▶ **TASK REQUIREMENTS**:
Reply with one number: the count of lines in the records below that hold "высокоскоростных".
= Beginning of Section =
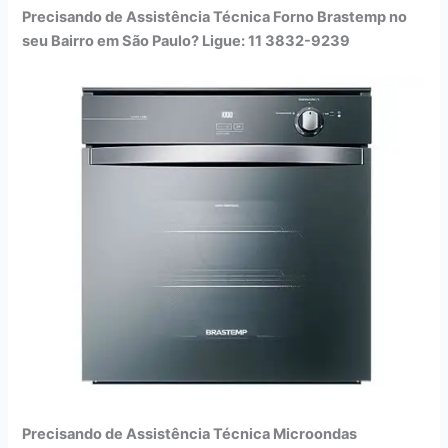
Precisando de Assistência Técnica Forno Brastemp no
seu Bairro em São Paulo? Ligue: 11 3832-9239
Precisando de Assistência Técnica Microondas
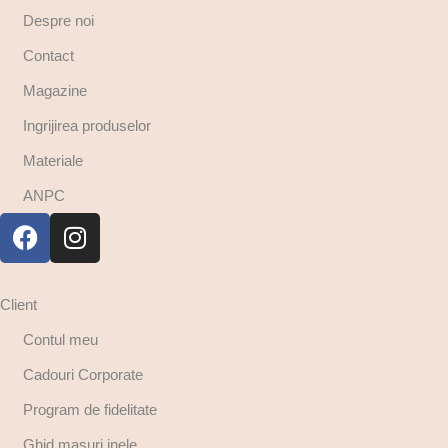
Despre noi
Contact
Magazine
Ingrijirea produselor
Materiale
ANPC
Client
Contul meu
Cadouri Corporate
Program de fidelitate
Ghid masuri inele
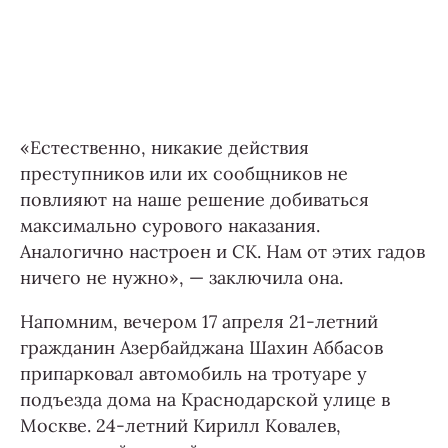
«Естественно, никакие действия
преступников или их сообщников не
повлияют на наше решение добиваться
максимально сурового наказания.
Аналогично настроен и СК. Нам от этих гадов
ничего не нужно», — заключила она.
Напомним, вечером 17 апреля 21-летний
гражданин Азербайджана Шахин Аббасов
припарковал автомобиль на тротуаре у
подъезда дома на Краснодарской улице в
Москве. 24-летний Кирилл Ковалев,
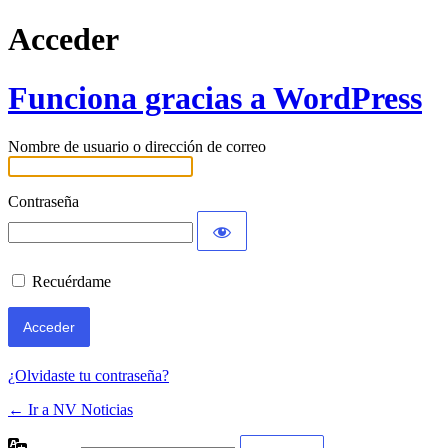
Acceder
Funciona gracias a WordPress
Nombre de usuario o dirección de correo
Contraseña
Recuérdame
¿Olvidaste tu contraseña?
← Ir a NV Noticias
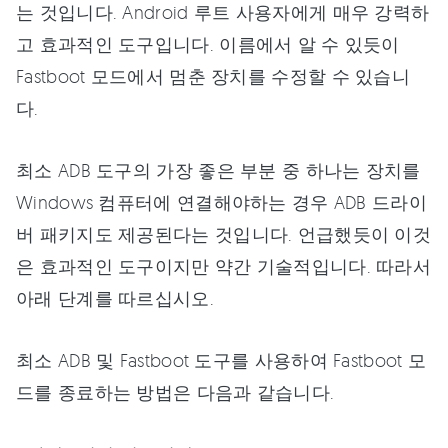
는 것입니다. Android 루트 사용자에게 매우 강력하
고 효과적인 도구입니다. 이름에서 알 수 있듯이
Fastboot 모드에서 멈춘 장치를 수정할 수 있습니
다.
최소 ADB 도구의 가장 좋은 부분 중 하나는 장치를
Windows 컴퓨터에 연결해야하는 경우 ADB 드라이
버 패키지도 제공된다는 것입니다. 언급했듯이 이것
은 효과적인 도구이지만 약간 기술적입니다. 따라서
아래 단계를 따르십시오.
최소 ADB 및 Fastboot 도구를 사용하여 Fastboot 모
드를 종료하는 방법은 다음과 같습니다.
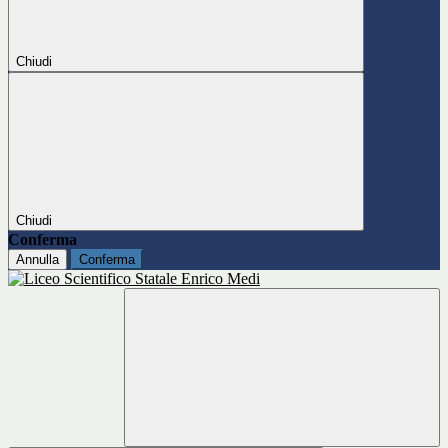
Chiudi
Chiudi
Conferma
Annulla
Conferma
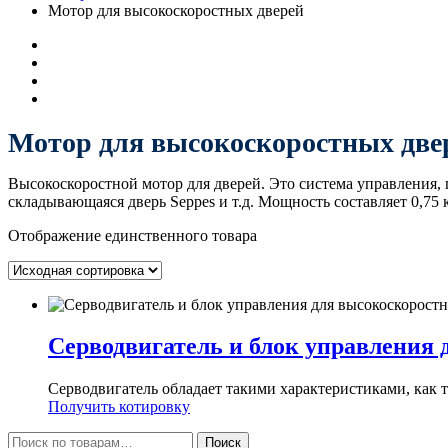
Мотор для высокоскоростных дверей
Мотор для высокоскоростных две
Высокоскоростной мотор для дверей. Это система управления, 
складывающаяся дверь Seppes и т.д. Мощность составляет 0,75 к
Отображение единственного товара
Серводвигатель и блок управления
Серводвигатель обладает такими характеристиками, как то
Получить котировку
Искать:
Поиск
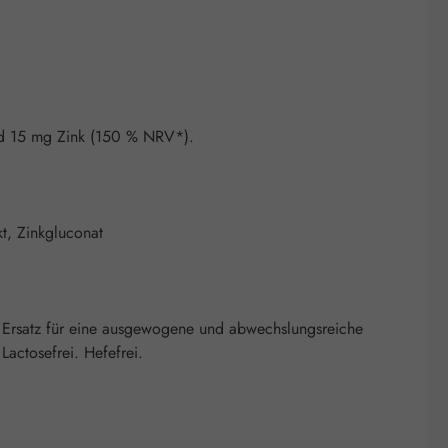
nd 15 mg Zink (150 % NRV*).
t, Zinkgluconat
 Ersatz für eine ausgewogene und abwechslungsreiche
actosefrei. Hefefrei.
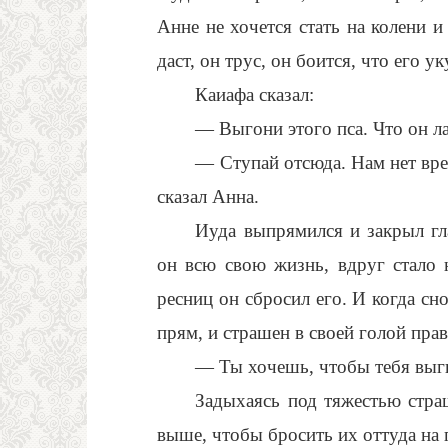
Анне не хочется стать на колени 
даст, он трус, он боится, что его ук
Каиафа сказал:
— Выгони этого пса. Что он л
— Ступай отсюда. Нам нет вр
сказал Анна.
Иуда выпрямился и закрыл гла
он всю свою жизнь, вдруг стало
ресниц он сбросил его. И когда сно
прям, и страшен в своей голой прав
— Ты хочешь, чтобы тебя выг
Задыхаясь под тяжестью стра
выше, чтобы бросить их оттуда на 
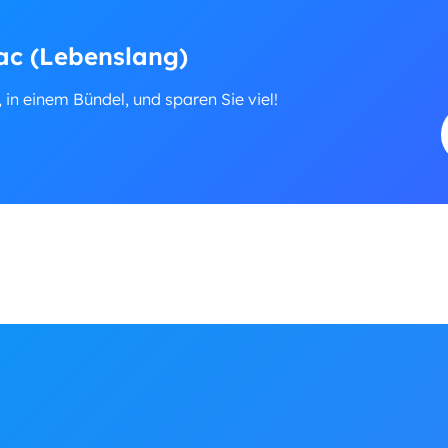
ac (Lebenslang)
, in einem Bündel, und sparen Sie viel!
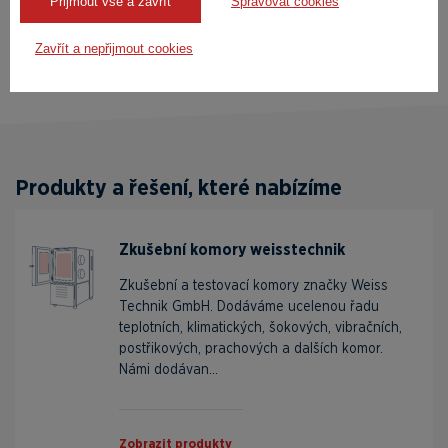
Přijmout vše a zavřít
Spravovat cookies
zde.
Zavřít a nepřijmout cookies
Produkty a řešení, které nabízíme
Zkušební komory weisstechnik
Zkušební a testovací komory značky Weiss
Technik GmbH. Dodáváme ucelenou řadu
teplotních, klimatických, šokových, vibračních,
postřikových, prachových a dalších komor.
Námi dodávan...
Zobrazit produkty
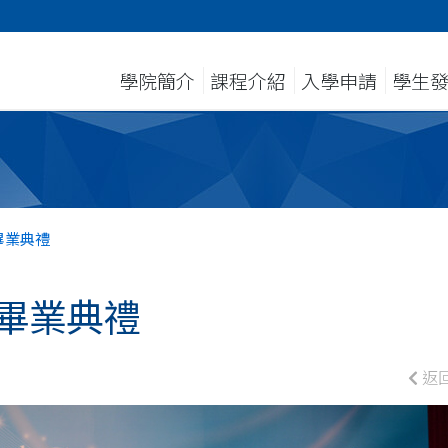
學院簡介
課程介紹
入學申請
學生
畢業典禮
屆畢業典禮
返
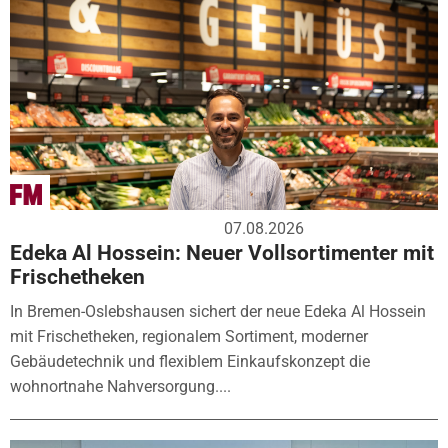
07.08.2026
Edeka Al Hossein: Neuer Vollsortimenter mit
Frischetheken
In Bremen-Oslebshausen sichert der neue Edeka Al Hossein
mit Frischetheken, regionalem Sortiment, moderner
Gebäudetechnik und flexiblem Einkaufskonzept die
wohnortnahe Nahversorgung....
= End of Section =
= Beginning of Section =
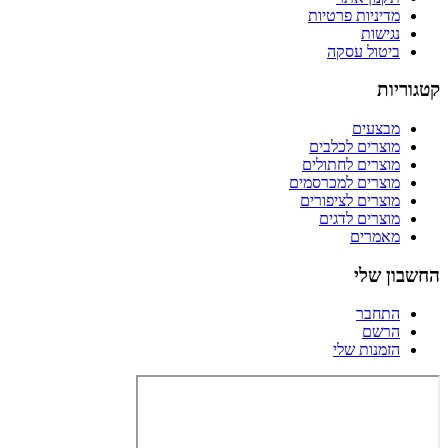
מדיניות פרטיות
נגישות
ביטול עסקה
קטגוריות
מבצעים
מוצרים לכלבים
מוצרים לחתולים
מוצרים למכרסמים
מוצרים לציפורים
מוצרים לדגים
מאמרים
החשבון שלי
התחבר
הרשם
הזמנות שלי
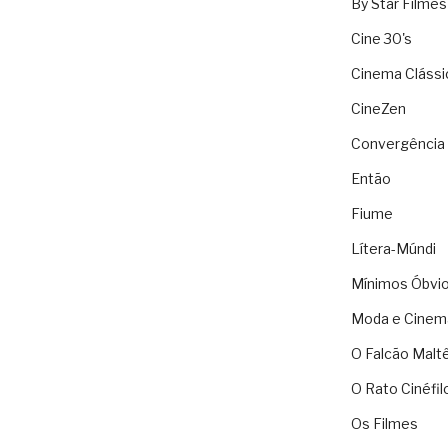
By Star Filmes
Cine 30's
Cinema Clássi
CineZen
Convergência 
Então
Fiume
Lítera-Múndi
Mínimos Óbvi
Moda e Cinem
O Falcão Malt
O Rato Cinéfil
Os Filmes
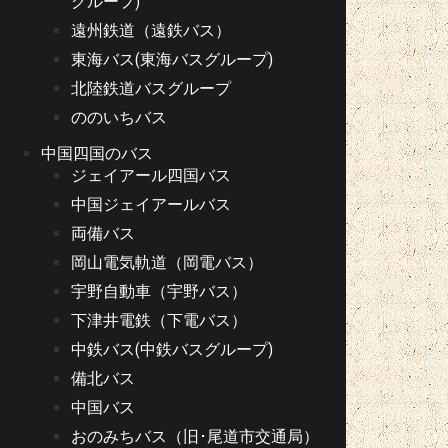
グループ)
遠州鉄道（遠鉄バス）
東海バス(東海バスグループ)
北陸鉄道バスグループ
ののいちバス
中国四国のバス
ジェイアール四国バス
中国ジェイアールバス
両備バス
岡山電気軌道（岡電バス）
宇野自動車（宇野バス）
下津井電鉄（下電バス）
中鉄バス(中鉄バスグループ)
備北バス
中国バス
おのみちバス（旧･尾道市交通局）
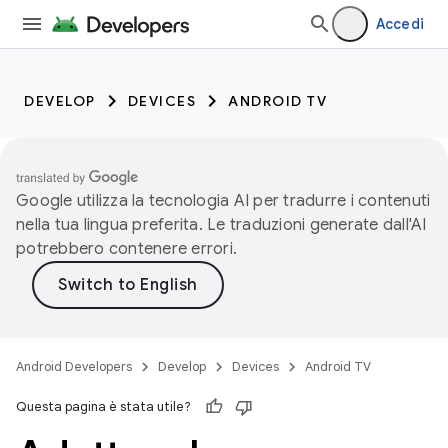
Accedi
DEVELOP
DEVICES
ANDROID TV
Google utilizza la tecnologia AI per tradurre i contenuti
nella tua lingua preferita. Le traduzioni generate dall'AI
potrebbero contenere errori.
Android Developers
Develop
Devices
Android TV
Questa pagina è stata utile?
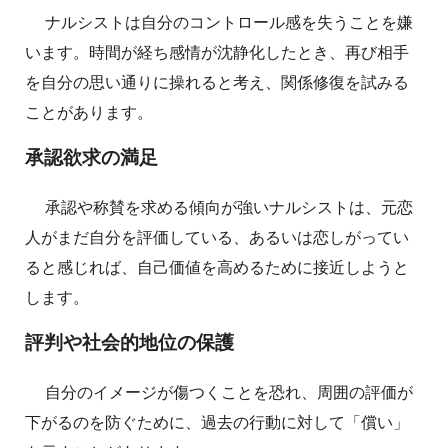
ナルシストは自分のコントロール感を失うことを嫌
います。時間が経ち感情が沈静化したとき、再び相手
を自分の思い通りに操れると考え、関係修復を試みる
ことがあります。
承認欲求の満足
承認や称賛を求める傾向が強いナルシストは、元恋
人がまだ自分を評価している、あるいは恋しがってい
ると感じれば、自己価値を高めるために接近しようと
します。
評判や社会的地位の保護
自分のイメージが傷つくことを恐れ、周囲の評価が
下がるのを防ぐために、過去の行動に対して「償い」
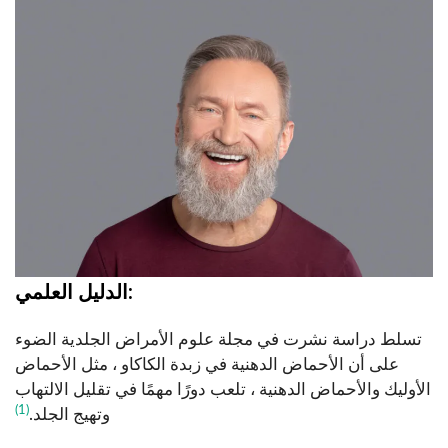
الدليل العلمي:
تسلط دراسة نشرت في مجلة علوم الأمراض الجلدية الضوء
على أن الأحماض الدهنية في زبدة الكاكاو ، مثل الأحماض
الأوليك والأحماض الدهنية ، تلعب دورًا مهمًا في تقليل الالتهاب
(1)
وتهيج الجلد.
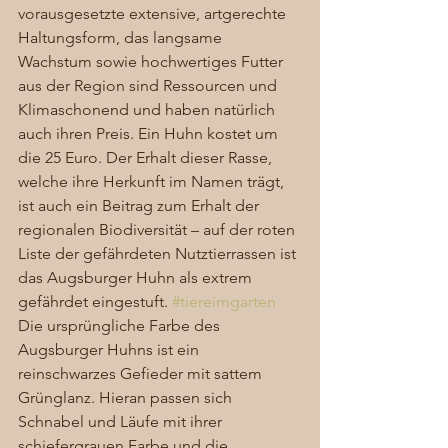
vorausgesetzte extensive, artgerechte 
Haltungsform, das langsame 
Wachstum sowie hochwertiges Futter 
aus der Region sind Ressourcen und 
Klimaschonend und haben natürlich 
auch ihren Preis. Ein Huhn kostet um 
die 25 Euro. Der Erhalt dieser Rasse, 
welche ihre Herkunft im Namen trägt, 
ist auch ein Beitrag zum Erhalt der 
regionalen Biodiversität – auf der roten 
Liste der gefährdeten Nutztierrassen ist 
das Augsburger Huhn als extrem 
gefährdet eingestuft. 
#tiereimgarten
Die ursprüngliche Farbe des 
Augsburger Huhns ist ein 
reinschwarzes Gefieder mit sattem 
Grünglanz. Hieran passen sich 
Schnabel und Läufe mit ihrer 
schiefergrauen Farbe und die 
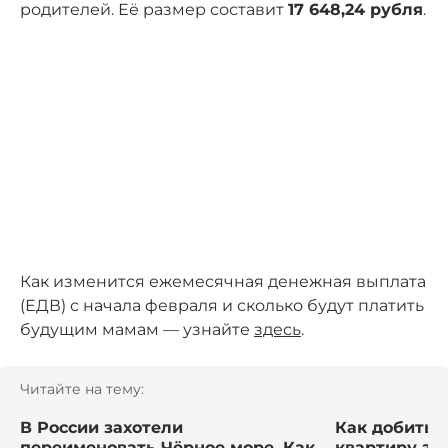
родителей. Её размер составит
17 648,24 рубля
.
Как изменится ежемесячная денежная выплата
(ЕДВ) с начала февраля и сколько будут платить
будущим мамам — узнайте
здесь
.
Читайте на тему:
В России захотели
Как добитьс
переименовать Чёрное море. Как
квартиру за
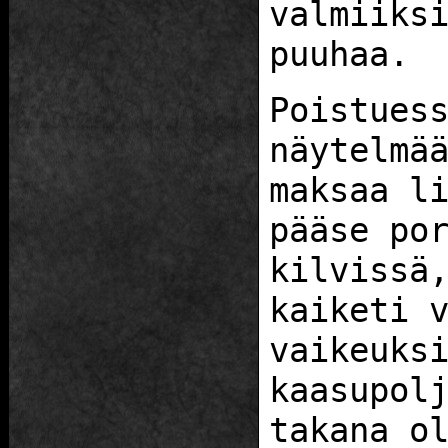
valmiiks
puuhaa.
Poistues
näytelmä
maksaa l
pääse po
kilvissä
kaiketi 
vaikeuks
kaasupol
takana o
= End of Section =
= Beginning of Section =
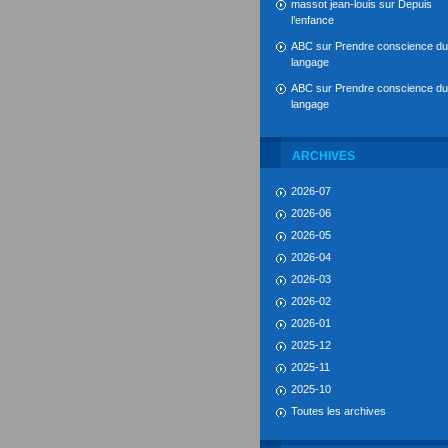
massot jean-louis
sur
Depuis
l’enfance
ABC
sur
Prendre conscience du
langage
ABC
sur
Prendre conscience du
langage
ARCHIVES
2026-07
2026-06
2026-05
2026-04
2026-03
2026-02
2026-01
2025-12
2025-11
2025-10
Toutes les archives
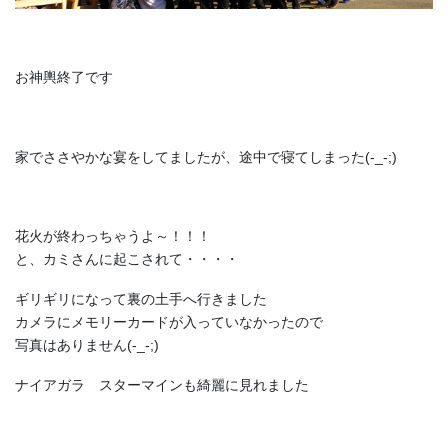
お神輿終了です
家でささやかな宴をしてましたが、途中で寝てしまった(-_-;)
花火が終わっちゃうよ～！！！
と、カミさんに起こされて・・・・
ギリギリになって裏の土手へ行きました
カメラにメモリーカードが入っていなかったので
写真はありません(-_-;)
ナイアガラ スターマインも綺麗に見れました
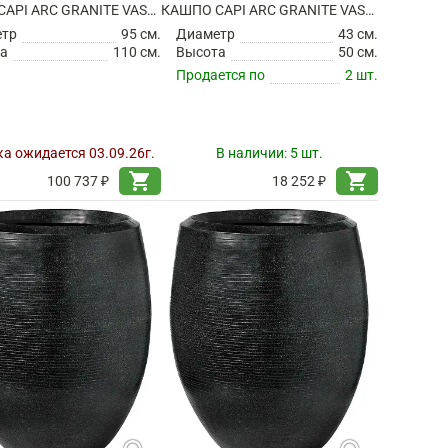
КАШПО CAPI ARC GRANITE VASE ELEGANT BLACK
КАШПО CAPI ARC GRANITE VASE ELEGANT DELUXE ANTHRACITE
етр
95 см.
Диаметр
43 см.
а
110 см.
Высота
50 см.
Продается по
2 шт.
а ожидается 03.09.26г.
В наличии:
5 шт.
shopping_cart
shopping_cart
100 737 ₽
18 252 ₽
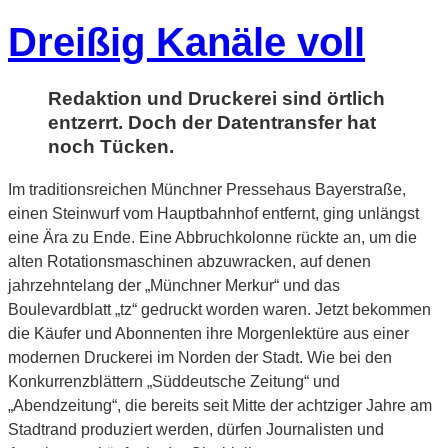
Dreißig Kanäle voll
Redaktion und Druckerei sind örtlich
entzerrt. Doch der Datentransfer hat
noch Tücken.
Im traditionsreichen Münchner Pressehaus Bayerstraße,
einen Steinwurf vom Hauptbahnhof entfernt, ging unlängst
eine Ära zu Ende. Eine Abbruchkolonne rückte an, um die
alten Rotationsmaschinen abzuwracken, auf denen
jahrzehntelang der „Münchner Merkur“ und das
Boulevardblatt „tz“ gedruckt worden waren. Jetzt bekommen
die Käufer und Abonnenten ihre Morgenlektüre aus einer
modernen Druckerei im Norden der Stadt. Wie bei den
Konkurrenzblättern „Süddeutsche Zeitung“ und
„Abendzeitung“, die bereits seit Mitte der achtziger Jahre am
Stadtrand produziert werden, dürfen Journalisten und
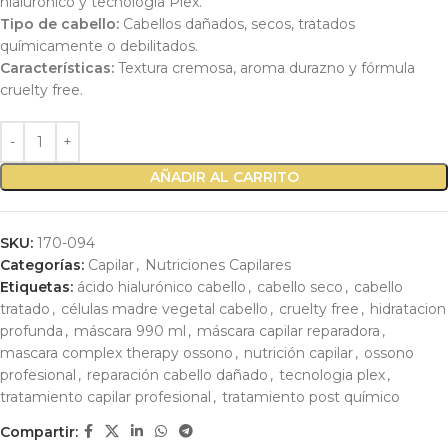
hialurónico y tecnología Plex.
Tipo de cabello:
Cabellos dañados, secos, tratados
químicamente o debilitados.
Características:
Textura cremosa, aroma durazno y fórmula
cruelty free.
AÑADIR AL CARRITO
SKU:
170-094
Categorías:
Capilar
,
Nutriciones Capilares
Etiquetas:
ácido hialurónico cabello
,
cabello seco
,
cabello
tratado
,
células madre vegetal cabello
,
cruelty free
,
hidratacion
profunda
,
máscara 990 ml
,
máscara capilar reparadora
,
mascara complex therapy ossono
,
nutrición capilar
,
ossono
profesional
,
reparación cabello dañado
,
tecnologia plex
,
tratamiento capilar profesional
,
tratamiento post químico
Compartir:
= End of Section =
▶ **RESULT OF THIS TASK**:
2